I frequently attend music education conferences and events and more often than not, don't see many people who look like me. Those that do are generally not in a senior leadership role and appear not to have any plans or opportunities to do so. Preparing for the conference made me think. How did I get here? To be an Assistant Head? A leader? I am here because a long time ago someone I worked with told me I was a leader. I just didn't know it at the time. I didn't feel like a leader. I was in my early 20s and a class teacher then. To me leaders were head teachers, directors or CEOs. Not me.
Leadership I now recognise is a challenge, a privilege, a responsibility, hugely rewarding and also... from where I was standing back then in the wonderful field world of Music Education... very very white.
This was a problem for me and the reason for my reluctance. It shouldn't have been but it was. Why? Because I felt as if I didn't belong. I know now this is not uncommon unfortunately for many people but especially those who are Black, Asian or ethnically diverse.
The case for Cultural Diversity in the workforce is more pertinent now than ever I believe.

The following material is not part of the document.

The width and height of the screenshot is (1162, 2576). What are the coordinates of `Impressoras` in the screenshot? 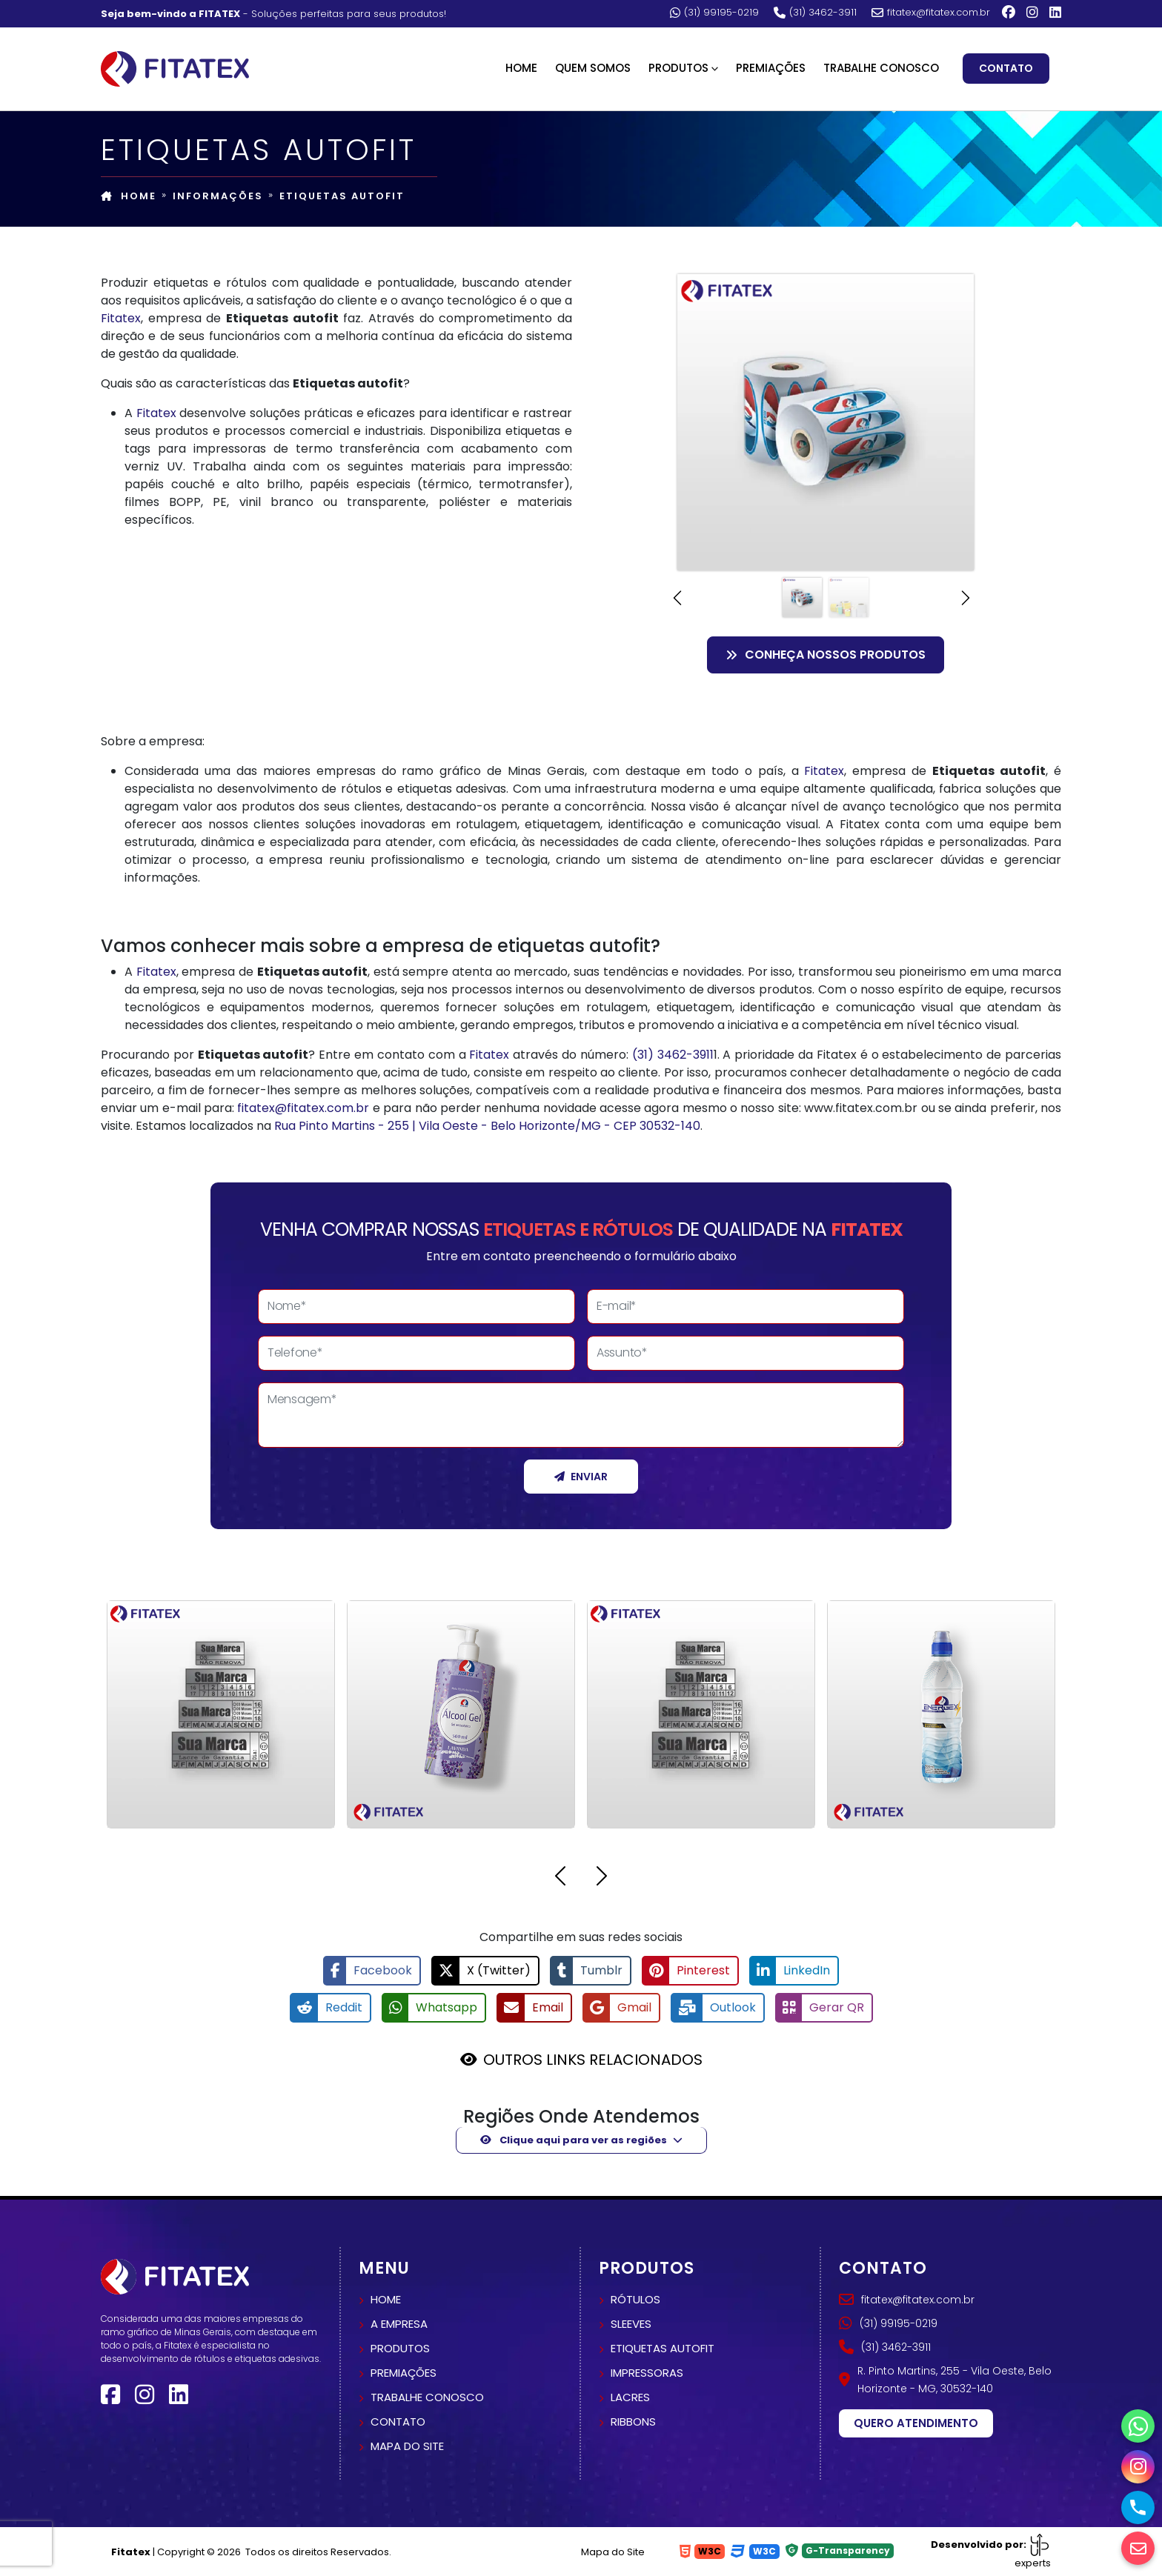 It's located at (647, 2372).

As a sector we do talk a lot about diversity. We need to be more diverse, more representative etc. Why? To tick a box or meet targets?
Building a culturally diverse workforce is much more than a tick-box exercise . It is ultimately about building the strength of your organisation.
A culturally diverse organisation brings different people together with different ideas and perspectives that can ultimately increase an organisation's ability to develop and grow, be relevant and relate to a wider audience. The leadership and workforce of the arts and cultural sector, especially those in receipt of public money, should reflect the diversity of the society we live in. The first step is to understand what this currently looks like.
Arts Council England (ACE) have taken these steps towards a wider view with their Creative Case for Diversity which require all companies supported within the national portfolio to demonstrate how they will contribute to the case. But is this enough? Will publishing this data elicit any meaningful change or will it be small, incremental and have no impact? We don't know the true picture of what is happening in Music Education Hubs as ACE does not currently ask for information about its workforce as part of the annual data return. But how hard would this be? What does the workforce diversity in our Music Education Hubs look like? Perhaps it's time to ask the question and actually answer it!
In the meantime, what can we do to encourage and develop a more culturally diverse workforce?
Research - search for and find regional culturally diverse artists. Who are they? Where? What are they doing?
Advocacy - actively promote diversity to schools and highlight the impact and benefit for all pupils.
Succession planning - Are there an opportunities for growth within the organisation? What support might some of these people need?
Support networks - Networks are extremely useful as a forum to discuss issues and concerns around working environments or access and can provide opportunities for members to learn from those who are leaders and can share their knowledge and experience.
Increasing the number of artists and music educators from under-represented is a challenge but parallel with this need to ensure our artists are represented is the need to look at our leadership of arts organisation and developing leaders of tomorrow. Now I am part of a leadership team, I am able to contribute through the skills and knowledge I posses but also present my perspective from the culture to which I belong and, more importantly, make things happen.
Conversations around diversity can make some people uncomfortable. Like they are being accused of something. They avoid it. No-one likes to be uncomfortable. Well guess what?
We need to get comfortable with being uncomfortable!
The truth is that there may be conscious or unconscious bias present. But more often it is simply not on organisation's radar. Not considered relevant. I believe it is more relevant now that ever. With the presidential race in the US and Brexit, we are in danger of putting power in the hands of people who don't want a more diverse society let alone workforce. People who would make us believe that diversity is a threat.
"The path to success is to take massive, determined actions" to quote Tony Robbins. So when you go back to your organisation ask the question: "Building a culturally diverse workforce. What are we going to do about it?"
We do what we do because we know the transformative powers of the arts. We also know that diversity is at the heart of what we do, know and love. Therefore I believe we have a responsibility to not only have conversations about diversity but to make a plan and take action. One day we might truly have a culturally diverse workforce. That is the world I want my daughter to grow up in. Don't you?